The Malthus model was unusually powerful: it immediately generated predictions about the fate of mankind. Demography suddenly moved from an abstraction to concrete reality and attracted the attention of scholars and politicians. Economists used the model to show that the more workers there are the lower there wages will be. Charles Darwin made the struggle for food into the centerpiece of his theory of evolution of species. Malthus was a political conservative; one of his goals was to prove that the utopian dreamers of the era of the French Revolution were too optimistic about the future. Malthus's conservative policy prescriptions set the terms of the debate for the entire 19th century. One immediate policy implication was that it was a bad idea for the government to give away food to the poor because poor people would respond by having more children and thus create even more misery. (What England in fact did was set up a relief system under the "Poor Law" that made it very unattractive to live on charity.)

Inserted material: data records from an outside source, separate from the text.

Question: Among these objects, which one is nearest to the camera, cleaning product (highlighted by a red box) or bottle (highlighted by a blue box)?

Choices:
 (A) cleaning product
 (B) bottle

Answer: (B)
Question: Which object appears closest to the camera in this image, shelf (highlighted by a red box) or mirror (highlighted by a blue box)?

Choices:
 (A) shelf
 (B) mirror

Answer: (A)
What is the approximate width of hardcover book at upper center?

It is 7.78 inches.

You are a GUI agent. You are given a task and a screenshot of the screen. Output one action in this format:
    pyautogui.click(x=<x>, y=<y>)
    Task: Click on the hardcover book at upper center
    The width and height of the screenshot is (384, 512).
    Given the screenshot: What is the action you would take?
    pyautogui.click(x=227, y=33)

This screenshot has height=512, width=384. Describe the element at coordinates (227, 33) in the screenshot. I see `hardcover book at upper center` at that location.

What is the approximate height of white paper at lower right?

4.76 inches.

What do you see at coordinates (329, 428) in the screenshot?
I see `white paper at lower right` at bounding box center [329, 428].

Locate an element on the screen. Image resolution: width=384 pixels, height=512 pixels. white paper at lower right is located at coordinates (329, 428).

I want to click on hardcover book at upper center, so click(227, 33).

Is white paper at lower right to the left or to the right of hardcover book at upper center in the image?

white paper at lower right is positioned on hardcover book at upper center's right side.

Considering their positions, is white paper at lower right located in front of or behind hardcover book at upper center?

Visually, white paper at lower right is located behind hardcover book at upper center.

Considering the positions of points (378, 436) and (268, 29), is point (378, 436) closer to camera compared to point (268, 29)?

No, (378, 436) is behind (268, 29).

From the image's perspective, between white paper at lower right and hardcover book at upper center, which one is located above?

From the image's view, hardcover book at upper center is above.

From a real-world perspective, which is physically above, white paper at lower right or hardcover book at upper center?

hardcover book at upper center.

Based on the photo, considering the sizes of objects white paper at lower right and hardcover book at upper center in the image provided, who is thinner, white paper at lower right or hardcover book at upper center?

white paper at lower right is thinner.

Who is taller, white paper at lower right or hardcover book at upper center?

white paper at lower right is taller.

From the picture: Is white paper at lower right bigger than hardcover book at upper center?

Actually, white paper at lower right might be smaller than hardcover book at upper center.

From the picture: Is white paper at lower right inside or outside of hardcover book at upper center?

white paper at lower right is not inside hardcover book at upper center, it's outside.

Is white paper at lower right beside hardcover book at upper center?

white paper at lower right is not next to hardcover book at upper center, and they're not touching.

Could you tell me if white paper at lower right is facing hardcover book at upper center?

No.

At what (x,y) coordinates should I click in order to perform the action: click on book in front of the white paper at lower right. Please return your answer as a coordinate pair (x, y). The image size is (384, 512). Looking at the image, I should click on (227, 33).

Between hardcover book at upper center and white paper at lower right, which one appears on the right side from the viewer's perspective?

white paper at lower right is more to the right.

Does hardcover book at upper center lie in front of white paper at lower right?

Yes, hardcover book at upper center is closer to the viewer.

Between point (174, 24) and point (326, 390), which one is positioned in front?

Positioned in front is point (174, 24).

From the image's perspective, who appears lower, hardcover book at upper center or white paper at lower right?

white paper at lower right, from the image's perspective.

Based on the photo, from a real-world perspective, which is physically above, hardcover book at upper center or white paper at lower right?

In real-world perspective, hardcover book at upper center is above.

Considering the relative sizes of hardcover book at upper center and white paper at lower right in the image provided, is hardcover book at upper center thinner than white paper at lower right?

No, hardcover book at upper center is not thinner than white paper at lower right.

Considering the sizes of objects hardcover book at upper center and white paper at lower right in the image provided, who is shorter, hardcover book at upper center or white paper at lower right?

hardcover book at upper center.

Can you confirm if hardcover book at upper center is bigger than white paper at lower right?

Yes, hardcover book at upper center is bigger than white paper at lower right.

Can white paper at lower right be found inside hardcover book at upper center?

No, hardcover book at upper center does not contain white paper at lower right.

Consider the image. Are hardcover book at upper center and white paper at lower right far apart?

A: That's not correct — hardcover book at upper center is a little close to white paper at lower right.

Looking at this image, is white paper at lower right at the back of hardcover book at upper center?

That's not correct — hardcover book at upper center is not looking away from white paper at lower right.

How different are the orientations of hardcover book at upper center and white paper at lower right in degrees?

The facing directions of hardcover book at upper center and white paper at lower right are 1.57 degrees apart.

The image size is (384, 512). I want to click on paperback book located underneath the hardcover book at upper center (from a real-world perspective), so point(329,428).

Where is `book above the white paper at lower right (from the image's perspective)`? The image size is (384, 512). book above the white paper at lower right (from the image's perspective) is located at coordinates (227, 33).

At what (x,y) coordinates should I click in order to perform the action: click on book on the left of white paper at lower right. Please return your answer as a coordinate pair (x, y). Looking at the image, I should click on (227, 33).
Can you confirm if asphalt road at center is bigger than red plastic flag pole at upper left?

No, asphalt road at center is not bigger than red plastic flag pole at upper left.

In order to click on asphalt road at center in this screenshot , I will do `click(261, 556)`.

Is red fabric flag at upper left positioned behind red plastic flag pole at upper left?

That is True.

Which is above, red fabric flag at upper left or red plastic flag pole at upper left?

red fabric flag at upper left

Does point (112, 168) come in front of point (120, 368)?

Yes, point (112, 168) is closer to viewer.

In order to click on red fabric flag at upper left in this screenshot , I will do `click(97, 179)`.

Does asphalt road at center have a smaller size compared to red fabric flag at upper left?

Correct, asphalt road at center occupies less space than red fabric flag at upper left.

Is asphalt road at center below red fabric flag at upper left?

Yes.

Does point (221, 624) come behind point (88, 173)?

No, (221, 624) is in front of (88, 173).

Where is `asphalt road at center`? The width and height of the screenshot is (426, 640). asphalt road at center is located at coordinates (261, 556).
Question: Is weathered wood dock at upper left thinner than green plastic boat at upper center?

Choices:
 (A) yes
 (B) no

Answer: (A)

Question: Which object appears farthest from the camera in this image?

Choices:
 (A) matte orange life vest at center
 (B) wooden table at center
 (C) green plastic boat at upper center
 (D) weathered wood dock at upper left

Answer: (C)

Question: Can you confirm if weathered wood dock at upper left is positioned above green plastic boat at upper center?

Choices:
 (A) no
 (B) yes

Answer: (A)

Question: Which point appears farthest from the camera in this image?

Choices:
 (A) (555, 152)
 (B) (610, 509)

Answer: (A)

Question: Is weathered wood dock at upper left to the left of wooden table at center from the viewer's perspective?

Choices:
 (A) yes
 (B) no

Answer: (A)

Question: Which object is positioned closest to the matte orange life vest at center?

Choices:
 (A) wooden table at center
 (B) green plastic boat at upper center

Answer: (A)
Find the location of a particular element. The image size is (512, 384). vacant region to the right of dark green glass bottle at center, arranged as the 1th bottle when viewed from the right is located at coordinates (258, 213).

According to Malthus, the cause of poverty was an excess number of mouths to feed, and the fault was with the lack of foresight by the parents. Malthus acknowledged that the unequal distribution of wealth did contribute to poverty but believed that redistributing wealth would only make poverty worse. Strong themes indeed--and ones that echoed in 1996 as the United States Congress sharply cut back on how long poor people could stay on welfare. On an optimistic note, Malthus emphasized that prudence and education could lead to an ever-increasing standard of living for the working class, a proposition that was widely accepted by the 1990s.

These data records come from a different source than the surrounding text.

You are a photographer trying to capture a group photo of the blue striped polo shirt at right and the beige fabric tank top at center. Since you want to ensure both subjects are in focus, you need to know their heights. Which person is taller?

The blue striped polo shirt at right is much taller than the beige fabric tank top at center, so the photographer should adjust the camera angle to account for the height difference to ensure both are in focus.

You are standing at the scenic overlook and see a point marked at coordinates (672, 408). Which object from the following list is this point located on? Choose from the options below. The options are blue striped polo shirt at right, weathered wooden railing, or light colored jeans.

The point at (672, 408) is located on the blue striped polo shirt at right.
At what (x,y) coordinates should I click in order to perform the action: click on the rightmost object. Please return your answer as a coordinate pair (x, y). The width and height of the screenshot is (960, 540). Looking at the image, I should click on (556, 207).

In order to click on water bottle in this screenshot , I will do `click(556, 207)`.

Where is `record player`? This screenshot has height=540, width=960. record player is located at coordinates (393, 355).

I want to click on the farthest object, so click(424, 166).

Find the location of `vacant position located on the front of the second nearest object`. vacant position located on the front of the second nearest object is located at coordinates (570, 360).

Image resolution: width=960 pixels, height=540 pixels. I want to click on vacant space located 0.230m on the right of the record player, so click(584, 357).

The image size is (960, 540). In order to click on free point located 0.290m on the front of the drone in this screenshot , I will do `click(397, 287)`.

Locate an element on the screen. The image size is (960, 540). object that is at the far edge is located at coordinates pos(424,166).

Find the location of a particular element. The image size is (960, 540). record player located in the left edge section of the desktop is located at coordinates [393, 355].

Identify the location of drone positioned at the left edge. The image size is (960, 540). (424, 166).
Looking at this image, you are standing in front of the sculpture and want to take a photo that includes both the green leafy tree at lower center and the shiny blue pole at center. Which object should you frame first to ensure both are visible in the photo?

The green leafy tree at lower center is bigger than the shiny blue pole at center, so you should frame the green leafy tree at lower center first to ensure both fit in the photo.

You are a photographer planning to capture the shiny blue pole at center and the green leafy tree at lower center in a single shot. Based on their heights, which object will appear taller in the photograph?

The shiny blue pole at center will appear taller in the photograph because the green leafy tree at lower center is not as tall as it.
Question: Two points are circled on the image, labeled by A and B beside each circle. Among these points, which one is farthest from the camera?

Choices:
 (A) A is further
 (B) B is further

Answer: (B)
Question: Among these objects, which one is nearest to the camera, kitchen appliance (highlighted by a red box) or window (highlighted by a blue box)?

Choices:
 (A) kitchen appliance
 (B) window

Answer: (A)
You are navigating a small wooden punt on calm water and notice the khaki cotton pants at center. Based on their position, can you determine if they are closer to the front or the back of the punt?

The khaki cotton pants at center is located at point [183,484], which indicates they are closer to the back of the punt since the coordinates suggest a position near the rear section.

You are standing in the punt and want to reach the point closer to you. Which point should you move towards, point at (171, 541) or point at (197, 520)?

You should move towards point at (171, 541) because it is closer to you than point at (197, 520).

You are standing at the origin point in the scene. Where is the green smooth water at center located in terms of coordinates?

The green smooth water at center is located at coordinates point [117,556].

Two key assumptions Malthus made were that the lure of sex was so strong that people would have babies no matter what the consequences and that technology would grow slowly or not at all. Both assumptions were wrong. Agricultural productivity has increased faster than population growth, and 200 years after Malthus the per capita food consumption in (nearly) all the world is much higher than it was then. [The exception in recent decades has been sub-Sahara Africa, where Malthusian predictions of overpopulation and famine have come true.] Controversy also surrounds a third argument by Malthus, that only moral restraint should be used to control fertility, and not contraception. (This particular debate continues to rage among Roman Catholics, pitting the Pope who condemns contraception against the laity who insist on practicing it.)

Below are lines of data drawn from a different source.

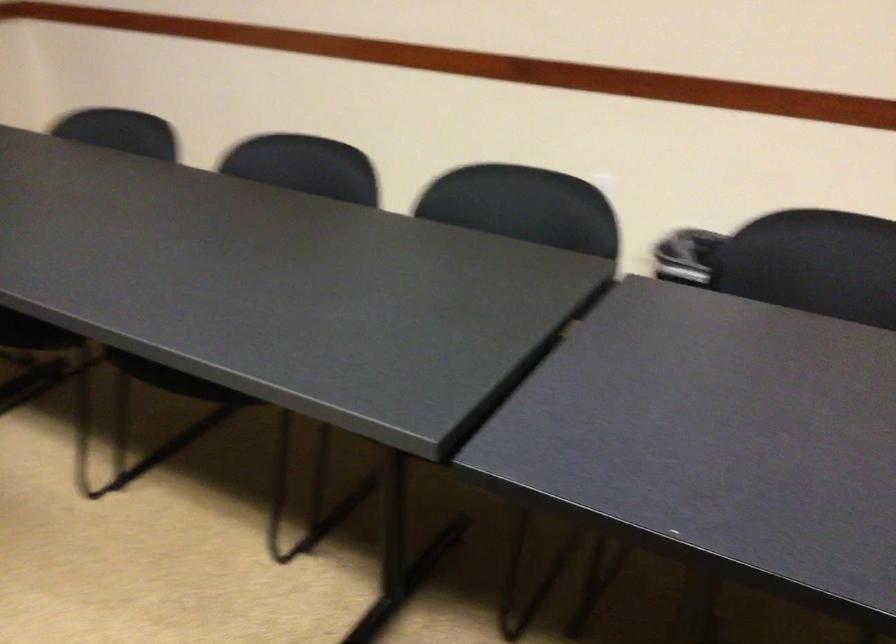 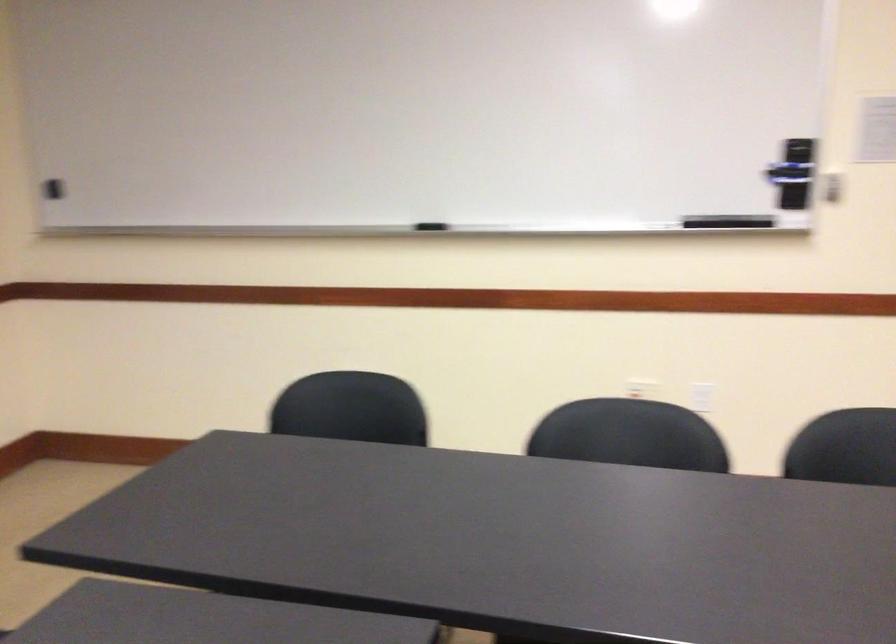 Question: The first image is from the beginning of the video and the second image is from the end. How did the camera likely rotate when shooting the video?

Choices:
 (A) Left
 (B) Right
 (C) Up
 (D) Down

Answer: (A)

Regarding Malthus’s first assumption, all societies have created mechanisms to control fertility (for example, by delaying marriage until the couple had enough land to feed themselves.) Malthus himself finally recognized this in his second edition of 1803. Everywhere family formation is a social and economic arrangement (not a sexual tryst) and is closely correlated with the supply of land, and jobs. Even before Malthus observers had noted that people delayed marriage if they thought their social status would decline. In the 1803 edition Malthus admitted the existence of what he called "preventive checks," especially the characteristic late marriage pattern of western Europe, which he called "moral restraint." The demographic historian John Hajnal has explored in detail the propensity in Europe in the 18th and 19th century to use delay of marriage as a population control device, tied to the shortage of farmland. (In America, with no shortage of good land, the age of marriage plunged to 18 for women and 20 for men by 1800).
There are two schools of thought that follow Malthus. The "Malthusians" and "Neo-Malthusians." Both see overpopulation as a serious threat to mankind, and both agree about the linkage between unrestrained fertility and poverty. The main difference is that the Neo-Malthusians favor birth control as the main solution and the Malthusians want delayed marriage.